• _Entries provided_
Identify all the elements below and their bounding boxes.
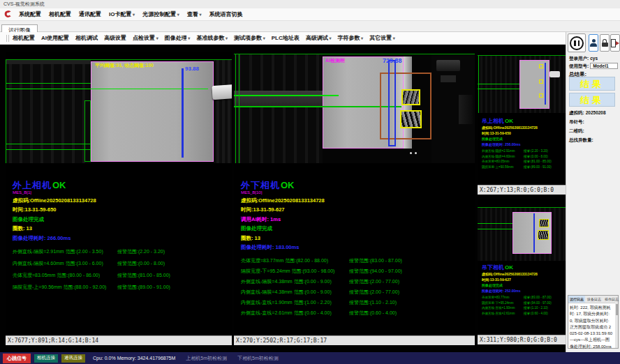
menu-camera-config[interactable]: 相机配置 (49, 10, 71, 18)
window-titlebar: CVS-视觉检测系统 (0, 0, 620, 8)
log-scrollbar[interactable] (615, 303, 618, 348)
log-tab-run[interactable]: 运行日志 (568, 296, 585, 303)
green-measure-line (234, 95, 339, 96)
green-measure-line (6, 144, 91, 144)
exit-icon (611, 39, 619, 47)
camera-view-center: AI检测框 729.88 外下相机OK MES_B[10] 虚拟码:Offlin… (234, 52, 475, 345)
measurement-value: 隔膜宽度-上=90.56mm (482, 165, 524, 169)
log-tab-operation[interactable]: 操作日志 (603, 296, 620, 303)
result-badge-1: 结果 (569, 77, 615, 91)
pause-button[interactable] (568, 33, 586, 52)
yellow-marker (539, 93, 543, 98)
tool-camera-config[interactable]: 相机配置 (13, 34, 35, 42)
round-line: 圈数: 13 (13, 225, 230, 232)
result-ok-badge: OK (52, 180, 66, 190)
mes-tag: MES_B[10] (241, 190, 473, 195)
camera-image-mini-top[interactable] (478, 55, 566, 113)
exit-button[interactable] (610, 34, 620, 52)
yellow-marker (539, 64, 543, 68)
green-vertical-line (239, 54, 239, 163)
menu-system-config[interactable]: 系统配置 (19, 10, 41, 18)
menu-io-card-config[interactable]: IO卡配置 (109, 10, 135, 18)
green-measure-line (478, 84, 519, 84)
measurement-value: 外侧直线-隔膜=2.91mm 范围:(2.00 - 3.50) (13, 248, 117, 255)
menu-comm-config[interactable]: 通讯配置 (79, 10, 101, 18)
measurement-alarm: 报警范围:(81.00 - 85.00) (117, 273, 170, 278)
tool-image-processing[interactable]: 图像处理 (165, 34, 191, 42)
machinery-detail (441, 75, 456, 82)
measurement-row: 隔膜宽度-上=90.56mm 范围:(88.00 - 92.00)报警范围:(8… (13, 284, 230, 291)
elapsed-line: 图像处理耗时: 258.00ms (482, 142, 564, 146)
tool-ai-usage-config[interactable]: AI使用配置 (41, 34, 69, 42)
blue-measure-line (182, 68, 184, 158)
camera-image-mini-bottom[interactable] (478, 207, 566, 261)
virtual-code-row: 虚拟码:20250208 (569, 110, 606, 116)
blue-measure-line (533, 213, 535, 252)
log-tab-device[interactable]: 设备日志 (586, 296, 603, 303)
menu-light-control-config[interactable]: 光源控制配置 (142, 10, 179, 18)
tool-test-item-params[interactable]: 测试项参数 (234, 34, 265, 42)
machinery-detail (459, 95, 473, 124)
menu-language-switch[interactable]: 系统语言切换 (209, 10, 243, 18)
result-text-mini-bottom: 吊下相机OK 虚拟码:Offline20250208133134728 时间:1… (482, 265, 564, 317)
tool-other-settings[interactable]: 其它设置 (369, 34, 395, 42)
measurement-row: 外侧直线-隔膜=4.38mm 范围:(0.00 - 9.00)报警范围:(2.0… (241, 278, 473, 285)
log-text: 耗时: 222, 瑕疵检测耗时: 17, 瑕疵分类耗时: 0, 瑕疵提取分区耗时… (568, 303, 618, 351)
tool-char-params[interactable]: 字符参数 (337, 34, 363, 42)
camera-view-left: 平均阈值:93, 动态阈值:100 93.88 外上相机OK MES_B[1] … (6, 52, 232, 345)
measurement-value: 壳体宽度=83.05mm (482, 160, 524, 163)
cpu-memory-status: Cpu: 0.0% Memory: 3424.41796875M (93, 356, 175, 361)
model-select[interactable]: Model1 (590, 63, 618, 69)
tool-baseline-params[interactable]: 基准线参数 (196, 34, 228, 42)
blue-measure-value: 729.88 (383, 57, 402, 64)
virtual-code-label: 虚拟码: (569, 110, 584, 115)
camera-result-header: 外下相机OK (241, 181, 473, 190)
menu-view[interactable]: 查看 (187, 10, 202, 18)
result-text-left: 外上相机OK MES_B[1] 虚拟码:Offline2025020813313… (13, 181, 230, 296)
measurement-list: 壳体宽度=83.77mm报警:(83.00 - 87.00) 隔膜宽度-下=95… (482, 296, 564, 315)
tab-strip: 运行图像 (0, 21, 620, 32)
measurement-alarm: 报警范围:(1.10 - 2.10) (349, 300, 397, 305)
pixel-status-bar: X:311;Y:980;R:0;G:0;B:0 (478, 335, 566, 344)
measurement-value: 隔膜宽度-下=95.24mm (482, 301, 524, 305)
measurement-row: 壳体宽度=83.77mm报警:(83.00 - 87.00) (482, 296, 564, 299)
green-vertical-line (6, 60, 6, 163)
toolbar-grip[interactable] (6, 35, 9, 42)
measurement-value: 内侧直线-隔膜=4.60mm (482, 155, 524, 158)
measurement-alarm: 报警:(2.20 - 3.20) (524, 149, 548, 153)
login-user-row: 登录用户:cys (569, 56, 598, 62)
measurement-alarm: 报警范围:(0.60 - 4.00) (349, 310, 397, 315)
yellow-defect-rect (400, 110, 422, 128)
right-control-panel: 登录用户:cys 使用型号:Model1 总结果: 结果 结果 虚拟码:2025… (566, 32, 620, 352)
tool-advanced-debug[interactable]: 高级调试 (306, 34, 332, 42)
log-tab-strip: 运行日志 设备日志 操作日志 (568, 296, 618, 303)
tool-advanced-settings[interactable]: 高级设置 (104, 34, 126, 42)
camera-result-header: 吊上相机OK (482, 119, 564, 124)
camera-image-center[interactable]: AI检测框 729.88 (234, 54, 475, 163)
camera-result-header: 外上相机OK (13, 181, 230, 190)
blue-measure-line (545, 63, 546, 105)
measurement-value: 内侧直线-直线=1.90mm (482, 306, 524, 310)
tool-spot-check[interactable]: 点检设置 (133, 34, 158, 42)
camera-name: 吊下相机 (482, 264, 504, 271)
yellow-defect-rect (401, 89, 420, 105)
task-down-camera: 下相机5m初检检测 (237, 355, 279, 362)
time-line: 时间:13-31-59-650 (13, 206, 230, 213)
measurement-value: 内侧直线-隔膜=4.60mm 范围:(3.00 - 6.00) (13, 260, 117, 267)
lock-button[interactable] (600, 34, 610, 52)
measurement-row: 隔膜宽度-下=95.24mm报警:(94.00 - 97.00) (482, 301, 564, 305)
measurement-row: 外侧直线-直线=2.61mm 范围:(0.60 - 4.00)报警范围:(0.6… (241, 310, 473, 317)
tool-camera-debug[interactable]: 相机调试 (75, 34, 98, 42)
login-user-value: cys (590, 56, 598, 61)
tool-plc-address-table[interactable]: PLC地址表 (272, 34, 300, 42)
electrode-tab-clip (549, 71, 560, 77)
switch-user-button[interactable] (589, 34, 598, 52)
qr-code-label: 二维码: (569, 128, 584, 135)
yellow-defect-rect (538, 230, 549, 240)
machinery-shelf (234, 91, 323, 107)
blue-measure-value: 93.88 (185, 66, 199, 72)
camera-image-left[interactable]: 平均阈值:93, 动态阈值:100 93.88 (6, 59, 232, 163)
yellow-defect-rect (539, 219, 549, 227)
threshold-label: 平均阈值:93, 动态阈值:100 (95, 62, 154, 69)
virtual-code-line: 虚拟码:Offline20250208133134728 (13, 197, 230, 204)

• _Directions for this task_
Copy the listing verbatim, omitting images.

• _Reply_
Identify all the elements below and their bounding boxes.
menu-camera-config[interactable]: 相机配置 (49, 10, 71, 18)
window-titlebar: CVS-视觉检测系统 (0, 0, 620, 8)
log-scrollbar[interactable] (615, 303, 618, 348)
log-tab-run[interactable]: 运行日志 (568, 296, 585, 303)
green-measure-line (234, 95, 339, 96)
green-measure-line (6, 144, 91, 144)
exit-icon (611, 39, 619, 47)
camera-view-center: AI检测框 729.88 外下相机OK MES_B[10] 虚拟码:Offlin… (234, 52, 475, 345)
measurement-value: 隔膜宽度-上=90.56mm (482, 165, 524, 169)
log-tab-operation[interactable]: 操作日志 (603, 296, 620, 303)
result-badge-1: 结果 (569, 77, 615, 91)
pause-button[interactable] (568, 33, 586, 52)
yellow-marker (539, 93, 543, 98)
tool-camera-config[interactable]: 相机配置 (13, 34, 35, 42)
round-line: 圈数: 13 (13, 225, 230, 232)
result-ok-badge: OK (52, 180, 66, 190)
mes-tag: MES_B[10] (241, 190, 473, 195)
camera-image-mini-top[interactable] (478, 55, 566, 113)
exit-button[interactable] (610, 34, 620, 52)
yellow-marker (539, 64, 543, 68)
green-vertical-line (239, 54, 239, 163)
menu-system-config[interactable]: 系统配置 (19, 10, 41, 18)
menu-io-card-config[interactable]: IO卡配置 (109, 10, 135, 18)
green-measure-line (478, 84, 519, 84)
measurement-value: 外侧直线-隔膜=2.91mm 范围:(2.00 - 3.50) (13, 248, 117, 255)
menu-comm-config[interactable]: 通讯配置 (79, 10, 101, 18)
measurement-alarm: 报警范围:(81.00 - 85.00) (117, 273, 170, 278)
tool-image-processing[interactable]: 图像处理 (165, 34, 191, 42)
machinery-detail (441, 75, 456, 82)
measurement-row: 隔膜宽度-上=90.56mm 范围:(88.00 - 92.00)报警范围:(8… (13, 284, 230, 291)
elapsed-line: 图像处理耗时: 258.00ms (482, 142, 564, 146)
tool-ai-usage-config[interactable]: AI使用配置 (41, 34, 69, 42)
blue-measure-line (182, 68, 184, 158)
camera-image-mini-bottom[interactable] (478, 207, 566, 261)
virtual-code-row: 虚拟码:20250208 (569, 110, 606, 116)
blue-measure-line (533, 213, 535, 252)
log-tab-device[interactable]: 设备日志 (586, 296, 603, 303)
menu-light-control-config[interactable]: 光源控制配置 (142, 10, 179, 18)
tool-test-item-params[interactable]: 测试项参数 (234, 34, 265, 42)
machinery-detail (459, 95, 473, 124)
menu-language-switch[interactable]: 系统语言切换 (209, 10, 243, 18)
result-text-mini-bottom: 吊下相机OK 虚拟码:Offline20250208133134728 时间:1… (482, 265, 564, 317)
tool-other-settings[interactable]: 其它设置 (369, 34, 395, 42)
measurement-row: 外侧直线-隔膜=4.38mm 范围:(0.00 - 9.00)报警范围:(2.0… (241, 278, 473, 285)
log-text: 耗时: 222, 瑕疵检测耗时: 17, 瑕疵分类耗时: 0, 瑕疵提取分区耗时… (568, 303, 618, 351)
tool-char-params[interactable]: 字符参数 (337, 34, 363, 42)
camera-view-left: 平均阈值:93, 动态阈值:100 93.88 外上相机OK MES_B[1] … (6, 52, 232, 345)
measurement-value: 壳体宽度=83.05mm (482, 160, 524, 163)
cpu-memory-status: Cpu: 0.0% Memory: 3424.41796875M (93, 356, 175, 361)
model-select[interactable]: Model1 (590, 63, 618, 69)
tool-baseline-params[interactable]: 基准线参数 (196, 34, 228, 42)
blue-measure-value: 729.88 (383, 57, 402, 64)
virtual-code-label: 虚拟码: (569, 110, 584, 115)
camera-result-header: 外下相机OK (241, 181, 473, 190)
menu-view[interactable]: 查看 (187, 10, 202, 18)
result-text-left: 外上相机OK MES_B[1] 虚拟码:Offline2025020813313… (13, 181, 230, 296)
measurement-list: 壳体宽度=83.77mm报警:(83.00 - 87.00) 隔膜宽度-下=95… (482, 296, 564, 315)
tab-strip: 运行图像 (0, 21, 620, 32)
measurement-alarm: 报警范围:(1.10 - 2.10) (349, 300, 397, 305)
pixel-status-bar: X:311;Y:980;R:0;G:0;B:0 (478, 335, 566, 344)
measurement-value: 隔膜宽度-下=95.24mm (482, 301, 524, 305)
measurement-row: 壳体宽度=83.77mm报警:(83.00 - 87.00) (482, 296, 564, 299)
green-vertical-line (6, 60, 6, 163)
toolbar-grip[interactable] (6, 35, 9, 42)
measurement-value: 内侧直线-隔膜=4.60mm (482, 155, 524, 158)
measurement-alarm: 报警:(2.20 - 3.20) (524, 149, 548, 153)
login-user-row: 登录用户:cys (569, 56, 598, 62)
measurement-alarm: 报警范围:(0.60 - 4.00) (349, 310, 397, 315)
yellow-defect-rect (400, 110, 422, 128)
right-control-panel: 登录用户:cys 使用型号:Model1 总结果: 结果 结果 虚拟码:2025… (566, 32, 620, 352)
tool-advanced-debug[interactable]: 高级调试 (306, 34, 332, 42)
log-tab-strip: 运行日志 设备日志 操作日志 (568, 296, 618, 303)
tool-advanced-settings[interactable]: 高级设置 (104, 34, 126, 42)
camera-result-header: 吊上相机OK (482, 119, 564, 124)
camera-image-center[interactable]: AI检测框 729.88 (234, 54, 475, 163)
camera-result-header: 外上相机OK (13, 181, 230, 190)
blue-measure-line (545, 63, 546, 105)
measurement-value: 内侧直线-直线=1.90mm (482, 306, 524, 310)
tool-spot-check[interactable]: 点检设置 (133, 34, 158, 42)
camera-name: 吊下相机 (482, 264, 504, 271)
yellow-defect-rect (401, 89, 420, 105)
task-down-camera: 下相机5m初检检测 (237, 355, 279, 362)
time-line: 时间:13-31-59-650 (13, 206, 230, 213)
measurement-value: 内侧直线-隔膜=4.60mm 范围:(3.00 - 6.00) (13, 260, 117, 267)
lock-button[interactable] (600, 34, 610, 52)
measurement-row: 隔膜宽度-下=95.24mm报警:(94.00 - 97.00) (482, 301, 564, 305)
measurement-row: 外侧直线-直线=2.61mm 范围:(0.60 - 4.00)报警范围:(0.6… (241, 310, 473, 317)
tool-camera-debug[interactable]: 相机调试 (75, 34, 98, 42)
login-user-value: cys (590, 56, 598, 61)
tool-plc-address-table[interactable]: PLC地址表 (272, 34, 300, 42)
electrode-tab-clip (549, 71, 560, 77)
switch-user-button[interactable] (589, 34, 598, 52)
qr-code-label: 二维码: (569, 128, 584, 135)
yellow-defect-rect (538, 230, 549, 240)
machinery-shelf (234, 91, 323, 107)
blue-measure-value: 93.88 (185, 66, 199, 72)
camera-image-left[interactable]: 平均阈值:93, 动态阈值:100 93.88 (6, 59, 232, 163)
yellow-defect-rect (539, 219, 549, 227)
threshold-label: 平均阈值:93, 动态阈值:100 (95, 62, 154, 69)
virtual-code-line: 虚拟码:Offline20250208133134728 (13, 197, 230, 204)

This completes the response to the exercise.